二人の視線は、俺と、壁にめり込んだレッド・ボアの死体を往復していた。
「お、お前……今、なにを……」
木戸が絞り出すような声で言う。
「なにって。盾で弾いただけだ」
俺は平然と答えた。
嘘は言っていない。ただ、弾き方が少し乱暴だっただけだ。
「さて、脅威は去った。進むか? それとも帰るか?」
俺が尋ねると、木戸は青ざめた顔で首を横に振った。
戦意喪失。当然だろう。
俺は「了解」と頷き、ボアの死体に近づいた。
ドロップした魔石と、レア素材である『赤猪の牙』を慣れた手つきで回収し、ポケットに突っ込む。
これは俺が倒した獲物だ。文句は言わせない。
「……帰るぞ。

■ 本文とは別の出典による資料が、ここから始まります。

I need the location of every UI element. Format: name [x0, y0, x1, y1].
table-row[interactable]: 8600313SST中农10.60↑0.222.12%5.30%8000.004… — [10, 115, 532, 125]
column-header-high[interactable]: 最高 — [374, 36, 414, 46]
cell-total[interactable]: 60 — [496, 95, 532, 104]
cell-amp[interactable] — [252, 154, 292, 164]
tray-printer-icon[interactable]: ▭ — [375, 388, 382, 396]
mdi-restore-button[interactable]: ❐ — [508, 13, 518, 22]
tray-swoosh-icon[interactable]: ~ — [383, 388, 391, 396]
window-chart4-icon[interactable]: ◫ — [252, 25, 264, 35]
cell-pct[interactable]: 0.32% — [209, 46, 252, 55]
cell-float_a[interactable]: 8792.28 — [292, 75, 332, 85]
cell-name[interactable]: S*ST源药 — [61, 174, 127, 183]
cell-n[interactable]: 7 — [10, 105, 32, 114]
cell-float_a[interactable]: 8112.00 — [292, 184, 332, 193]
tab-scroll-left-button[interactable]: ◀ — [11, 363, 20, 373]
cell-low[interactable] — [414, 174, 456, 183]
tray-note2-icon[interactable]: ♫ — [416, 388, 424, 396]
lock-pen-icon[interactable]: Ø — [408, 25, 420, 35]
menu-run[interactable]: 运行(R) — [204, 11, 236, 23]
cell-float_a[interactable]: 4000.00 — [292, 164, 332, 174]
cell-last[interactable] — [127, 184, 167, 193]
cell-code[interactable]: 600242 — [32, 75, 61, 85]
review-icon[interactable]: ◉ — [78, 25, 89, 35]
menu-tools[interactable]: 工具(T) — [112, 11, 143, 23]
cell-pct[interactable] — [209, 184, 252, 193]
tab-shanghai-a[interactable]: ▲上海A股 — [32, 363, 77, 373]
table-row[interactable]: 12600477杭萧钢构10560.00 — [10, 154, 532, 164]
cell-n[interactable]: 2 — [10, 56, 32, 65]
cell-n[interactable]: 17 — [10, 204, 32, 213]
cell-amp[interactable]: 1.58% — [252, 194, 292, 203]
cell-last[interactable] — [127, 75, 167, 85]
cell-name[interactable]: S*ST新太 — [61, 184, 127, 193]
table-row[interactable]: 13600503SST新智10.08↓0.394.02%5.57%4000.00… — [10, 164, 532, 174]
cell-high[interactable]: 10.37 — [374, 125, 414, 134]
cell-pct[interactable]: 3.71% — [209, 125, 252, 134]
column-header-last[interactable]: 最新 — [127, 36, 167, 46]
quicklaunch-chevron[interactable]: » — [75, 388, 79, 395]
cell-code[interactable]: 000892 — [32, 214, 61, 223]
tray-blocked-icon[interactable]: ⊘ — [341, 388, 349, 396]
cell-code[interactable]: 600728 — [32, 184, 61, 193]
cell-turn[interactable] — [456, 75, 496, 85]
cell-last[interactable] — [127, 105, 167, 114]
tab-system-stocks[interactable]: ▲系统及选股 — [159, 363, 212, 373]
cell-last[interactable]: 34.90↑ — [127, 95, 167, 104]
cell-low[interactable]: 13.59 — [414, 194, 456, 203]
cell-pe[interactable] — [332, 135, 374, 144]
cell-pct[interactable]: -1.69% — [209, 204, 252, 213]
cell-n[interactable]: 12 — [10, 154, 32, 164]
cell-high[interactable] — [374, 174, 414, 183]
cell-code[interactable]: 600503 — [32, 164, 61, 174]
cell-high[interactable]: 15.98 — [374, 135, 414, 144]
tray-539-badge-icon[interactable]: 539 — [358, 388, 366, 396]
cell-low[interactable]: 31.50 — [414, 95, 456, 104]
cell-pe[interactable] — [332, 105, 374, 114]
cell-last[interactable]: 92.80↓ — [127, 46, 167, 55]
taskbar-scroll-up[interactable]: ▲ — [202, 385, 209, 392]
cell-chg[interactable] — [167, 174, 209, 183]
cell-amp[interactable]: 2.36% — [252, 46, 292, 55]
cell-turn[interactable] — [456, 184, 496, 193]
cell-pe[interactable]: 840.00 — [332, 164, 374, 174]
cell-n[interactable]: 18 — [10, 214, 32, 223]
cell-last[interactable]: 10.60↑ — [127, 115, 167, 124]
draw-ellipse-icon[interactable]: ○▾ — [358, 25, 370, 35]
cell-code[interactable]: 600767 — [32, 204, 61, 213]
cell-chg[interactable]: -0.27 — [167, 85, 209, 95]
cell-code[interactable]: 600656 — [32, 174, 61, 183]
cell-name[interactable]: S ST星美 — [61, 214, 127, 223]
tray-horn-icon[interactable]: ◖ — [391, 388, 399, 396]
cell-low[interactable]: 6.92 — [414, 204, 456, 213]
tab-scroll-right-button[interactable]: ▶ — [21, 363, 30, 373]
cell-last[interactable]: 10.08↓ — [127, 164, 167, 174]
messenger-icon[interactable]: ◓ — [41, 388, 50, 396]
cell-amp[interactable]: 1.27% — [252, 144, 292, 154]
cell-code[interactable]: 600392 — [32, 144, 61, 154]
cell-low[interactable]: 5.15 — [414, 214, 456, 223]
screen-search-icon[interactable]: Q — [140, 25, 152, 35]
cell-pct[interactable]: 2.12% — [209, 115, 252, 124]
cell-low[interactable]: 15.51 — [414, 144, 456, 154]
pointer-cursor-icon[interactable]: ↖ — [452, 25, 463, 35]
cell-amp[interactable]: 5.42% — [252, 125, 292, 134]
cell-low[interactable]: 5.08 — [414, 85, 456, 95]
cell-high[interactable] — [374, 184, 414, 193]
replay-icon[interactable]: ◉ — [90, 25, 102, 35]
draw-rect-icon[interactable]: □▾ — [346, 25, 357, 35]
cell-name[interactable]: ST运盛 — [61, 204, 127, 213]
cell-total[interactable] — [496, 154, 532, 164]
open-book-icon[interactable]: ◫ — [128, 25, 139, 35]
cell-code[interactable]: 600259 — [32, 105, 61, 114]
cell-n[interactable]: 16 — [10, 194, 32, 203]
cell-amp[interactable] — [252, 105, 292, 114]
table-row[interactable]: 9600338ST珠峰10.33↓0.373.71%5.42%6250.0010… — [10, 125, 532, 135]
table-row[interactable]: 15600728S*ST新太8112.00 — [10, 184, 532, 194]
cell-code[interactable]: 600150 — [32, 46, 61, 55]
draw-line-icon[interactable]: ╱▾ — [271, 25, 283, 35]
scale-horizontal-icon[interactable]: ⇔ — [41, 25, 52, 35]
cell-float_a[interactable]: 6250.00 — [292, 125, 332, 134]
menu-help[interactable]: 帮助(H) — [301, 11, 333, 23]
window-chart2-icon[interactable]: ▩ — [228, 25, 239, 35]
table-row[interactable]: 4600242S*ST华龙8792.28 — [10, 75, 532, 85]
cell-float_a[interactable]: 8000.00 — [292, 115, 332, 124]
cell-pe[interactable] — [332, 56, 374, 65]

荷物持ちは俺がやるから、お前らは前を歩け」
俺はひしゃげた鉄屑(元・盾)を片手で持ち上げ、顎で出口をしゃくった。
エリート様たちは、借りてきた猫のように大人しく従った。
その背中は、行きに見せていた威厳など見る影もなく、ただの怯えた子供そのものだった。
誰が本当の「強者」か。
言葉にするまでもなく、結果が全てを語っていた。